Fig 4. Relative mRNA levels are comparable in different cell lines and in nasal wash and lung lavage samples from infected cotton rats.

(a) Relative mRNA levels are comparable in different cell lines. Viral mRNA levels were measured from infected A549 (in yellow), Vero (in orange), and HEp-2 (in blue) cell lines (MOI = 0.01) at 24 hours post-infection (pi). Each bar depicts the mean mRNA # / total mRNA # of the indicated species and error bars show the standard deviation (n = 2). For each independent experiment, the mean was calculated from duplicate measurements and used in subsequent calculations. (b) Relative mRNA levels are comparable in lung lavage (LL) and nasal wash (NW) samples from infected cotton rats.

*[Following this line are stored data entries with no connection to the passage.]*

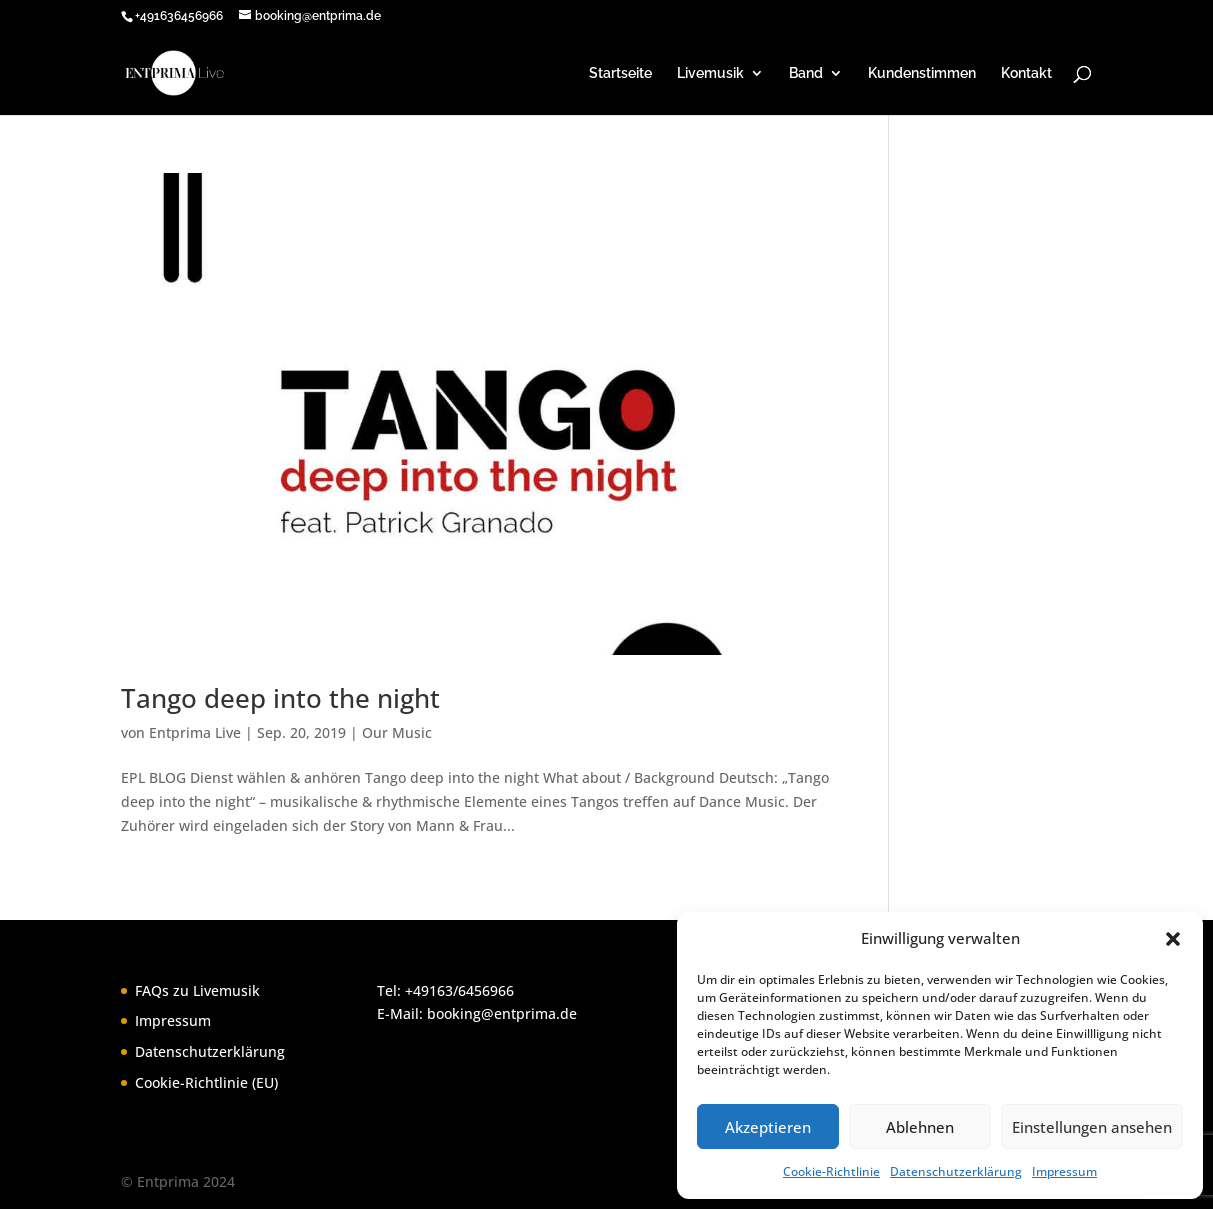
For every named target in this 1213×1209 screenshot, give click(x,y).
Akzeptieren (768, 1127)
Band (806, 73)
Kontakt (1026, 73)
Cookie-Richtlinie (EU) (206, 1082)
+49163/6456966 (459, 990)
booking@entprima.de (502, 1013)
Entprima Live (195, 732)
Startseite (620, 73)
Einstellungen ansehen (1092, 1127)
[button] (1173, 939)
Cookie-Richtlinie (831, 1171)
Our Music (397, 732)
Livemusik (710, 73)
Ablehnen (920, 1127)
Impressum (1064, 1171)
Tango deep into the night (280, 698)
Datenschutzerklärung (956, 1171)
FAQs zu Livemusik (197, 990)
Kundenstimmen (922, 73)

Each bar depicts the mean mRNA # / total mRNA # of the indicated species and error bars show the standard deviation calculated from duplicate measurements of the same sample. Results from LL samples collected 4 days pi are shown in blue (cotton rat A = light blue; cotton rat B = dark blue) and NW samples shown in green (cotton rat A = light green; cotton rat B = dark green).

Fig 5. Transcript stabilities do not account for non-gradient patterns, indicating that relative mRNA levels strongly reflect RSV gene expression.

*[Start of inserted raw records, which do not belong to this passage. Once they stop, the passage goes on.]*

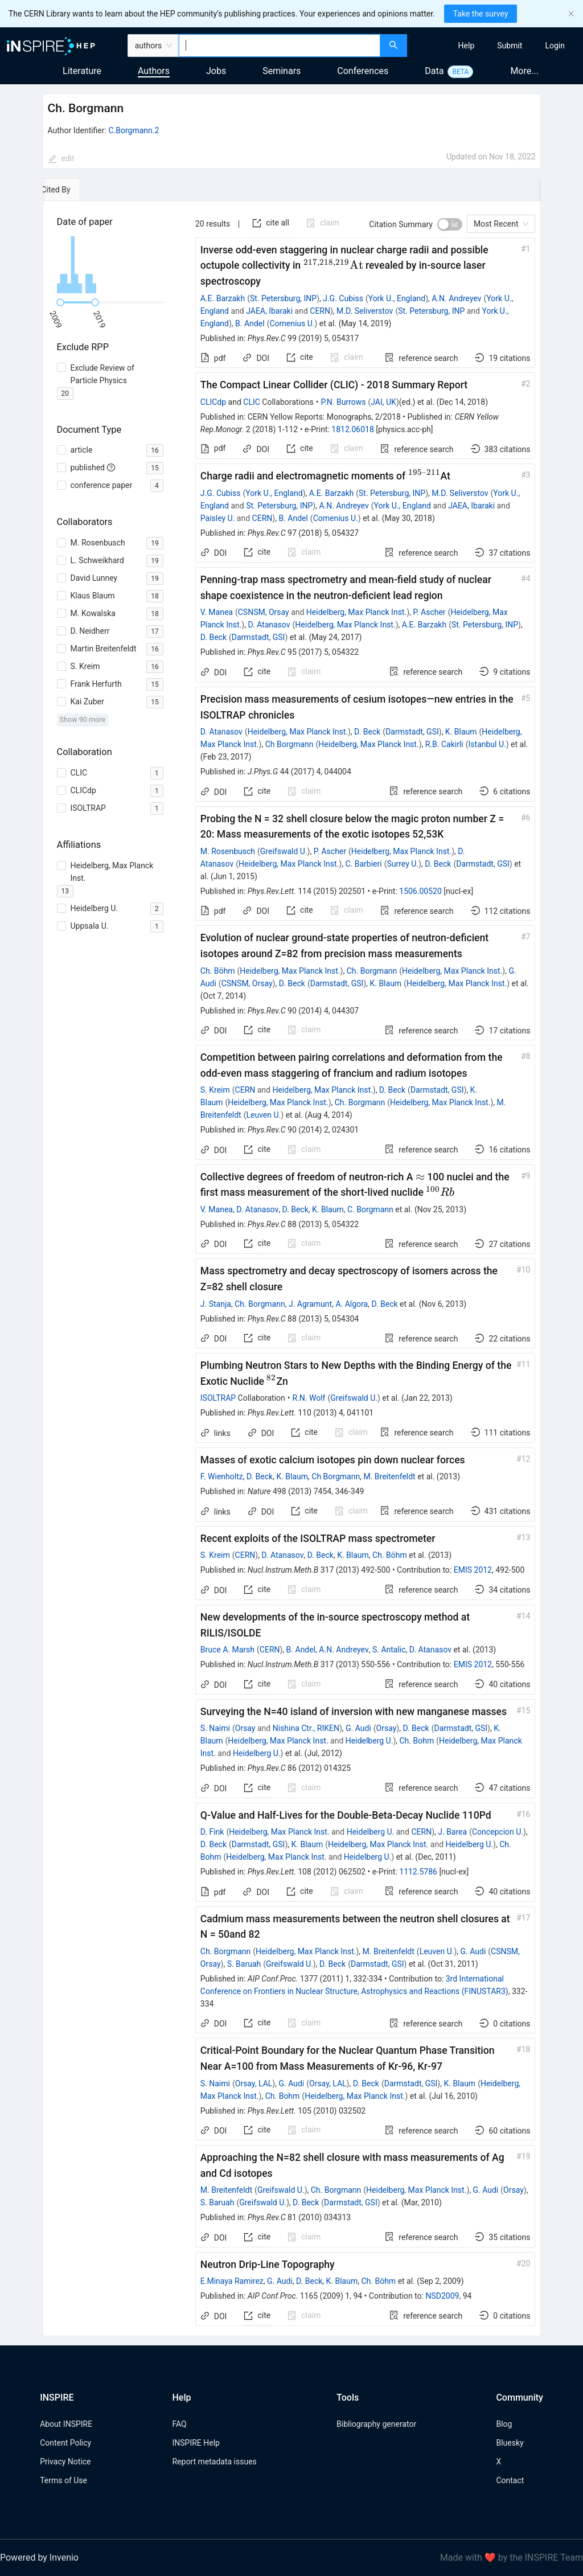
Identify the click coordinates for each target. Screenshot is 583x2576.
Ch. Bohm (416, 1740)
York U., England (396, 298)
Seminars (281, 70)
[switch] (449, 224)
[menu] (496, 45)
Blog (504, 2424)
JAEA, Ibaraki (269, 310)
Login (555, 45)
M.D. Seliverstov (364, 310)
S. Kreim (215, 1089)
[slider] (60, 302)
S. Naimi (215, 1728)
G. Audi (358, 1728)
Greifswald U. (283, 851)
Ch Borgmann (289, 744)
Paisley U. (217, 518)
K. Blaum (461, 731)
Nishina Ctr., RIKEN (306, 1728)
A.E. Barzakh (222, 298)
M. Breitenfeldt (389, 1476)
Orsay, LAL (254, 2083)
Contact (510, 2480)
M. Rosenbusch (227, 851)
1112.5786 (418, 1871)
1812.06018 (352, 429)
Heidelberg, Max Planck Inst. (356, 612)
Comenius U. (291, 323)
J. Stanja (215, 1303)
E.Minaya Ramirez (232, 2281)
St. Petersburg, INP (283, 298)
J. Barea (452, 1831)
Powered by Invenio (39, 2557)
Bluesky (509, 2442)
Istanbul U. (487, 744)
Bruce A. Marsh (227, 1649)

(a) Viral mRNAs decay after addition of GS-5734, a viral polymerase inhibitor. Viral mRNA levels were divided by RNase P mRNA levels to control for well-to-well variation in the amount of sample obtained, then normalized. Each dot represents the mean normalized mRNA # and error bars the standard deviation of two independent experiments (n = 2). For each independent experiment, a mean was calculated from the means of two different samples; and each sample mean was obtained from duplicate measurements. (b) Decay constants obtained from exponential decay functions fit to each data set were used to calculate mRNA half-lives (RSV/A/GA1Tracy [pale blue]; RSV/A/ON/121301043A [dark blue]; RSV/B/GB1/18537 [light green]; RSV/B/BA/80171 [dark green]). (c) Transcript stabilities cannot account for non-gradient mRNA levels. Grey bars depict relative mRNA levels expected from an expression gradient resulting from a 20% decrease in transcription at every gene junction. Each dot depicts the mean expressed mRNA # / total expressed mRNA # estimated for the indicated mRNA species and virus isolate in HEp-2 cells (MOI = 0.01) at 24 hours post-infection (mRNA expressed = mRNA # observed * e^{(decay constant * 24 hr)}).

Fig 6. Non-gradient transcription requires novel models of RSV transcription.

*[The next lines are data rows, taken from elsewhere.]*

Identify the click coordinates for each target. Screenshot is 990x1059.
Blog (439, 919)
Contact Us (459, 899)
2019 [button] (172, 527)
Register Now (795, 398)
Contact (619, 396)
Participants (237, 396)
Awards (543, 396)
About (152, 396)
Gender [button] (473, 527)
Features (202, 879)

(a) The hitherto widely accepted model of RSV (and all NSV) transcription involves sequential transcription from the 3’ promoter and transcriptional attenuation at gene junctions. Shown in black and orange is a cartoon representation of an idealized NSV genome. The green arrows represent equal probabilities of transcription at each of five genes, and the red arrows represent equal attenuation of transcription at each gene junction. Combined with sequential transcription, equal probabilities of transcription and equal rates of attenuation (and assuming equal transcript stabilities) result in a gradient of mRNA levels (shown as a plot depicting decreasing levels of mRNA from genes 1 to 5). (b) Non-gradient RSV transcription requires alternative models. Two such models incorporate either 1) transcription of variable probability (top cartoon–see green arrow of increased size indicating a higher probability of transcription at gene 3) and/or 2) polymerase recycling (bottom cartoon–see blue arrows indicating successive rounds of transcription of the same gene, with gene 3 supporting more rounds of transcription). Transcription of variable probability at different genes is supported by published data showing varied effects of different cis-acting sequences on gene expression. Polymerase recycling describes the repeated transcription of a single gene by one or more polymerases before proceeding to a downstream gene. Polymerase recycling would require polymerase scanning, which is well established, and potentially a mechanism to bias polymerase scanning away from the next downstream GS signal and back toward the upstream GS signal.